David and Jon, please enjoy those Monte #3's. :w

I agree with Jon, we should do this again. Next time, we gotta exchange cell phone numbers and make sure everyone meets up. AckDaddy, really sorry to hear that you came to Ameristar and didn't find us. BTW, I could care less which casino we go to, they all take my money just the same!

'Til next time, peace.

-- Allan


----------



## Puffin Fresh (Nov 1, 2006)

In my defense, it was mainly two in my party that were obnoxious. 

I played by the rules and didn't split kings or anything like that. 

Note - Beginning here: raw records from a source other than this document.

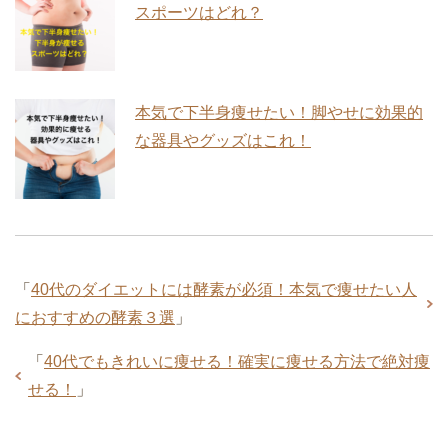
スポーツはどれ？
本気で下半身痩せたい！脚やせに効果的
な器具やグッズはこれ！
「
40代のダイエットには酵素が必須！本気で痩せたい人
におすすめの酵素３選
」
「
40代でもきれいに痩せる！確実に痩せる方法で絶対痩
せる！
」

Allan, I don't think I can say thank you enough for that cigar!


----------



## JHawk (Nov 2, 2006)

I agree with David on Allan's gift -- VERY NICE! Although David's gifts to me were very much appreciated as well. 
Ameristar is the only casino I have been to more than one time, so I am usually inclined to go there. But I would be glad to branch out and try Harrah's or any of the other ones!!


----------



## JHawk (Nov 2, 2006)

Bumping this to see if there is any interest in a KC HERF for the Super Bowl. We could go to Ameristar, Harrah's, or any other place in town. Please post here or shoot me a PM if you are interested.


----------



## Puffin Fresh (Nov 1, 2006)

You guys should get together tomorrow for the Chiefs game... it might be the last chance you guys get! I hope not, but I don't feel confident against Indy there.


----------



## JHawk (Nov 2, 2006)

Greerzilla said:


> You guys should get together tomorrow for the Chiefs game... it might be the last chance you guys get! I hope not, but I don't feel confident against Indy there.


I am planning on being at the Merchant in Independence tomorrow for the Indy game! I am not planning on the Chiefs making the Super Bowl -- but it's fun to watch it no matter who is playing!


----------